(Beginning of Task data)

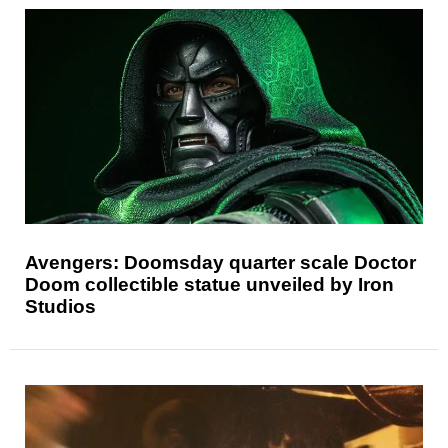
Avengers: Doomsday quarter scale Doctor
Doom collectible statue unveiled by Iron
Studios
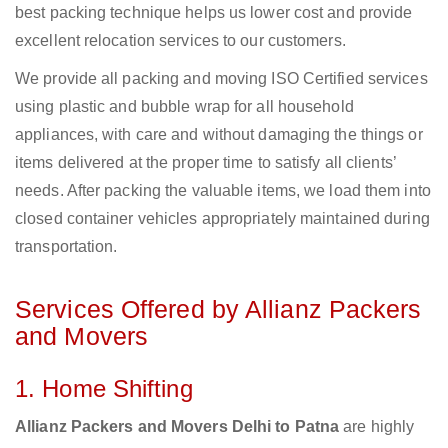
best packing technique helps us lower cost and provide
excellent relocation services to our customers.
We provide all packing and moving ISO Certified services
using plastic and bubble wrap for all household
appliances, with care and without damaging the things or
items delivered at the proper time to satisfy all clients’
needs. After packing the valuable items, we load them into
closed container vehicles appropriately maintained during
transportation.
Services Offered by Allianz Packers
and Movers
1. Home Shifting
Allianz Packers and Movers Delhi to Patna
are highly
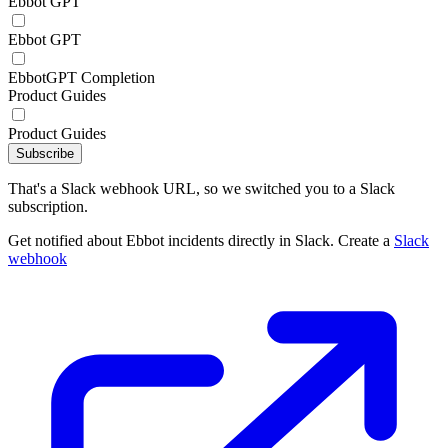
Ebbot GPT
Ebbot GPT
EbbotGPT Completion
Product Guides
Product Guides
Subscribe
That's a Slack webhook URL, so we switched you to a Slack
subscription.
Get notified about Ebbot incidents directly in Slack. Create a
Slack
webhook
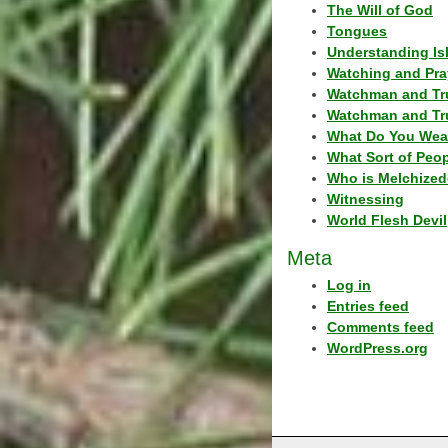
The Will of God
Tongues
Understanding Is
Watching and Pra
Watchman and Tr
Watchman and Tr
What Do You Wea
What Sort of Peo
Who is Melchized
Witnessing
World Flesh Devil
Meta
Log in
Entries feed
Comments feed
WordPress.org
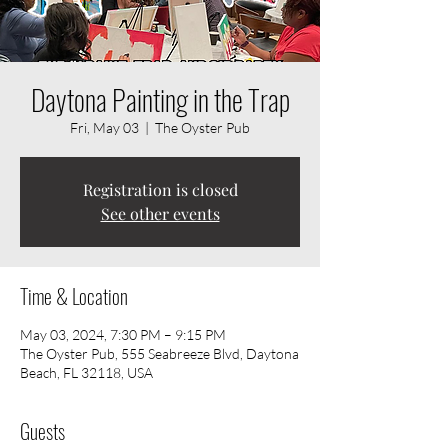
Daytona Painting in the Trap
Fri, May 03
  |  
The Oyster Pub
Registration is closed
See other events
Time & Location
May 03, 2024, 7:30 PM – 9:15 PM
The Oyster Pub, 555 Seabreeze Blvd, Daytona
Beach, FL 32118, USA
Guests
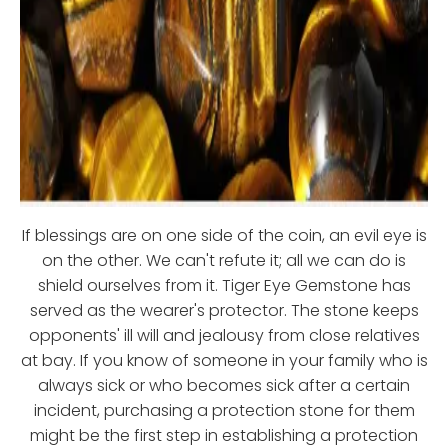
If blessings are on one side of the coin, an evil eye is
on the other. We can't refute it; all we can do is
shield ourselves from it. Tiger Eye Gemstone has
served as the wearer's protector. The stone keeps
opponents' ill will and jealousy from close relatives
at bay. If you know of someone in your family who is
always sick or who becomes sick after a certain
incident, purchasing a protection stone for them
might be the first step in establishing a protection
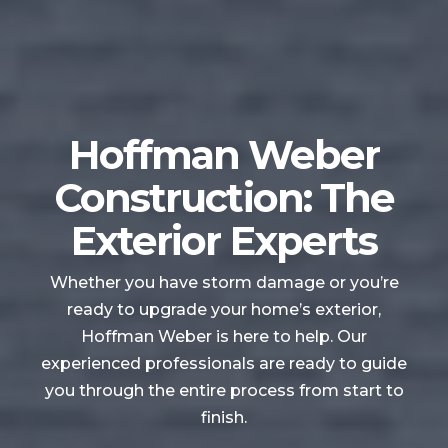
Hoffman Weber
Construction: The
Exterior Experts
Whether you have storm damage or you’re
ready to upgrade your home’s exterior,
Hoffman Weber is here to help. Our
experienced professionals are ready to guide
you through the entire process from start to
finish.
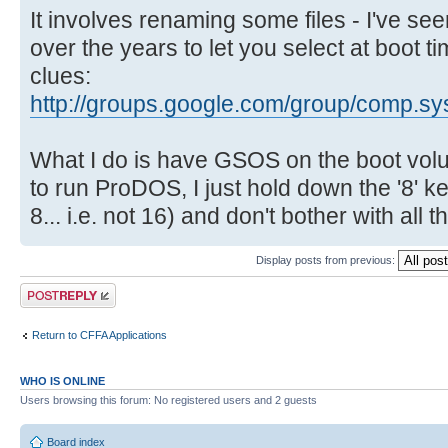
It involves renaming some files - I've 
over the years to let you select at boot 
clues:
http://groups.google.com/group/comp.sys
What I do is have GSOS on the boot volu
to run ProDOS, I just hold down the '8' 
8... i.e. not 16) and don't bother with all 
Display posts from previous:
Post a reply
Return to CFFA Applications
WHO IS ONLINE
Users browsing this forum: No registered users and 2 guests
Board index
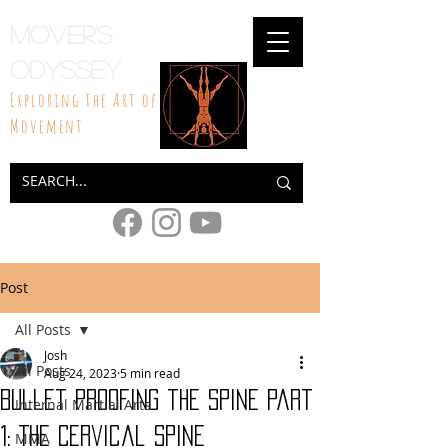
Mover's
Odyssey
Exploring the Art of
Movement
Post
All Posts
Josh
All Posts
Aug 24, 2023
5 min read
Bullet Proofing the Spine part
Internal Martial Arts
1: The Cervical Spine
MMA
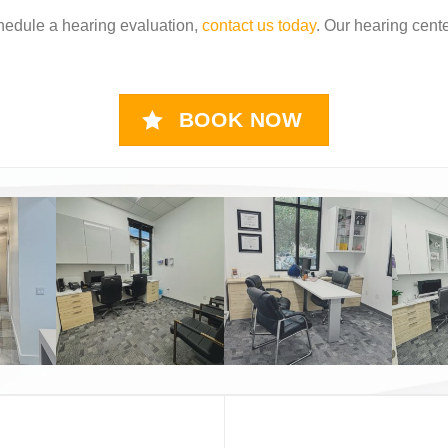
hedule a hearing evaluation,
contact us today
. Our hearing cente
BOOK NOW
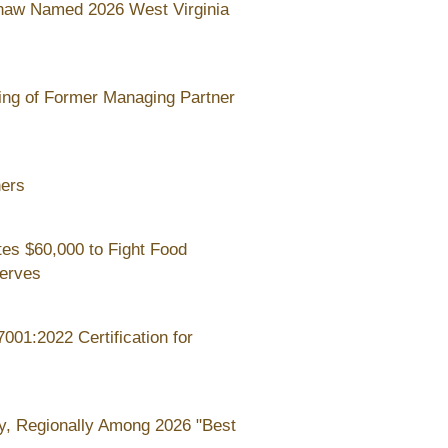
haw Named 2026 West Virginia
ing of Former Managing Partner
ners
es $60,000 to Fight Food
Serves
01:2022 Certification for
y, Regionally Among 2026 "Best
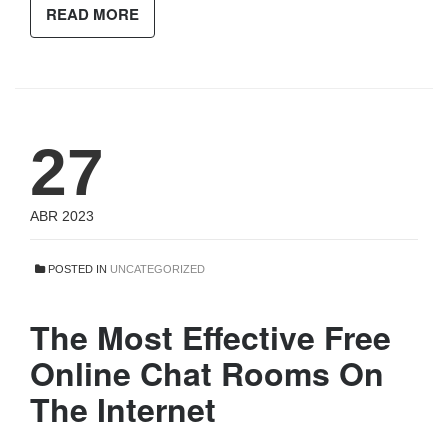
READ MORE
27
ABR 2023
POSTED IN
UNCATEGORIZED
The Most Effective Free
Online Chat Rooms On
The Internet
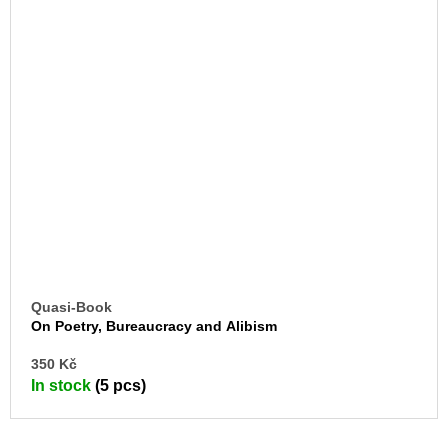
Quasi-Book
On Poetry, Bureaucracy and Alibism
AD
350 Kč
TO
In stock
(5 pcs)
CA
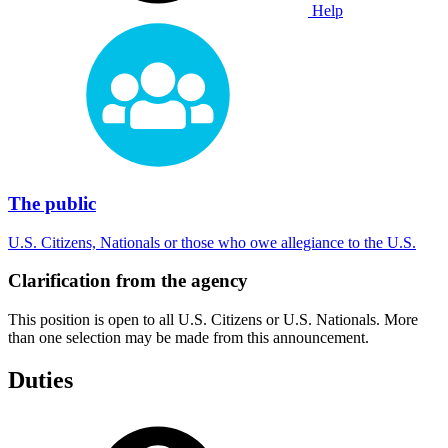
Help
The public
U.S. Citizens, Nationals or those who owe allegiance to the U.S.
Clarification from the agency
This position is open to all U.S. Citizens or U.S. Nationals. More
than one selection may be made from this announcement.
Duties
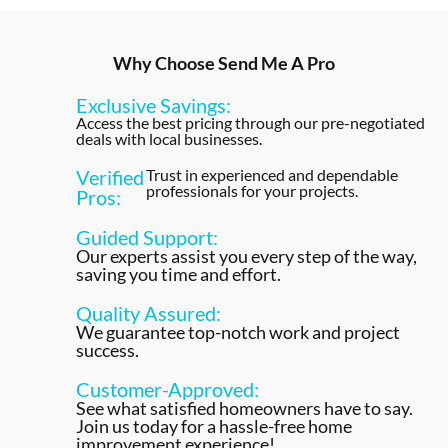
Why Choose Send Me A Pro
Exclusive Savings:
Access the best pricing through our pre-negotiated
deals with local businesses.
Verified
Trust in experienced and dependable
professionals for your projects.
Pros:
Guided Support:
Our experts assist you every step of the way,
saving you time and effort.
Quality Assured:
We guarantee top-notch work and project
success.
Customer-Approved:
See what satisfied homeowners have to say.
Join us today for a hassle-free home
improvement experience!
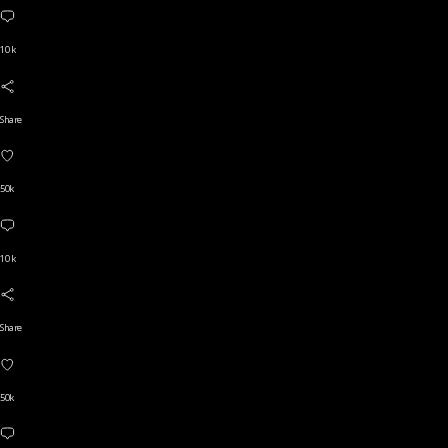
10 k
Share
50k
10 k
Share
50k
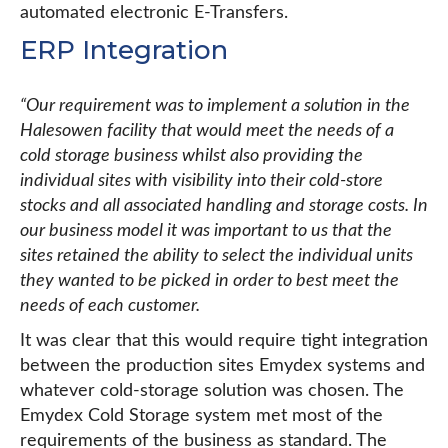
automated electronic E-Transfers.
ERP Integration
“Our requirement was to implement a solution in the
Halesowen facility that would meet the needs of a
cold storage business whilst also providing the
individual sites with visibility into their cold-store
stocks and all associated handling and storage costs. In
our business model it was important to us that the
sites retained the ability to select the individual units
they wanted to be picked in order to best meet the
needs of each customer.
It was clear that this would require tight integration
between the production sites Emydex systems and
whatever cold-storage solution was chosen. The
Emydex Cold Storage system met most of the
requirements of the business as standard. The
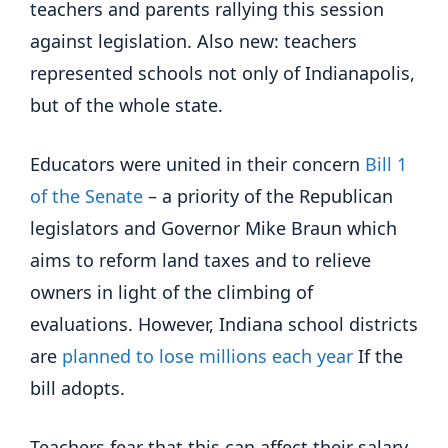
teachers and parents rallying this session
against legislation. Also new: teachers
represented schools not only of Indianapolis,
but of the whole state.
Educators were united in their concern
Bill 1
of the Senate
– a priority of the Republican
legislators and Governor Mike Braun which
aims to reform land taxes and to relieve
owners in light of the climbing of
evaluations. However, Indiana school districts
are
planned to lose millions each year
If the
bill adopts.
Teachers fear that this can affect their salary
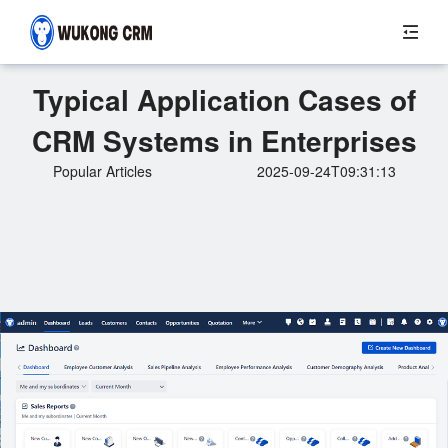
Typical Application Cases of
CRM Systems in Enterprises
Popular Articles
2025-09-24T09:31:13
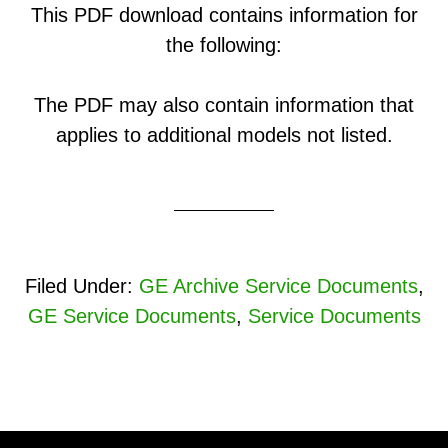
This PDF download contains information for
the following:
The PDF may also contain information that
applies to additional models not listed.
Filed Under:
GE Archive Service Documents
,
GE Service Documents
,
Service Documents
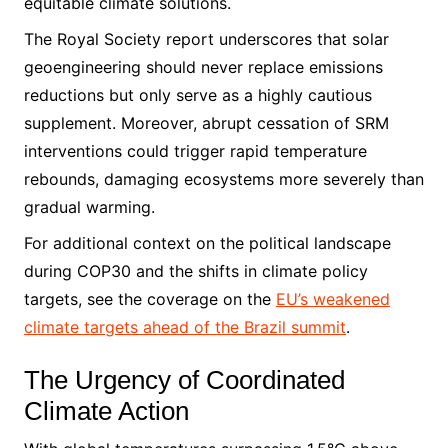
equitable climate solutions.
The Royal Society report underscores that solar
geoengineering should never replace emissions
reductions but only serve as a highly cautious
supplement. Moreover, abrupt cessation of SRM
interventions could trigger rapid temperature
rebounds, damaging ecosystems more severely than
gradual warming.
For additional context on the political landscape
during COP30 and the shifts in climate policy
targets, see the coverage on the
EU’s weakened
climate targets ahead of the Brazil summit
.
The Urgency of Coordinated
Climate Action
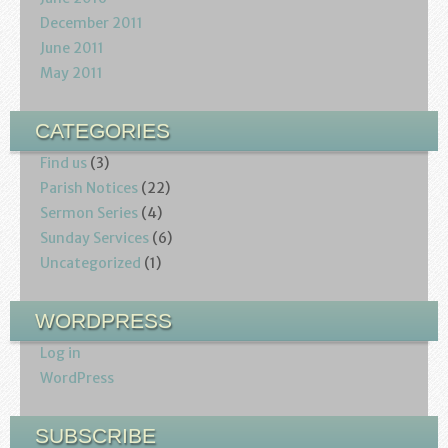
December 2011
June 2011
May 2011
CATEGORIES
Find us
(3)
Parish Notices
(22)
Sermon Series
(4)
Sunday Services
(6)
Uncategorized
(1)
WORDPRESS
Log in
WordPress
SUBSCRIBE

(End of Task data)

*Directions for this task*: Set down the records above exactly as written, beginning with the first line and ending with the line that contains "needs. After packing", and do not include pictures.

*Answer to the exercise*:
Avengers: Doomsday quarter scale Doctor
Doom collectible statue unveiled by Iron
Studios
best packing technique helps us lower cost and provide
excellent relocation services to our customers.
We provide all packing and moving ISO Certified services
using plastic and bubble wrap for all household
appliances, with care and without damaging the things or
items delivered at the proper time to satisfy all clients’
needs. After packing the valuable items, we load them into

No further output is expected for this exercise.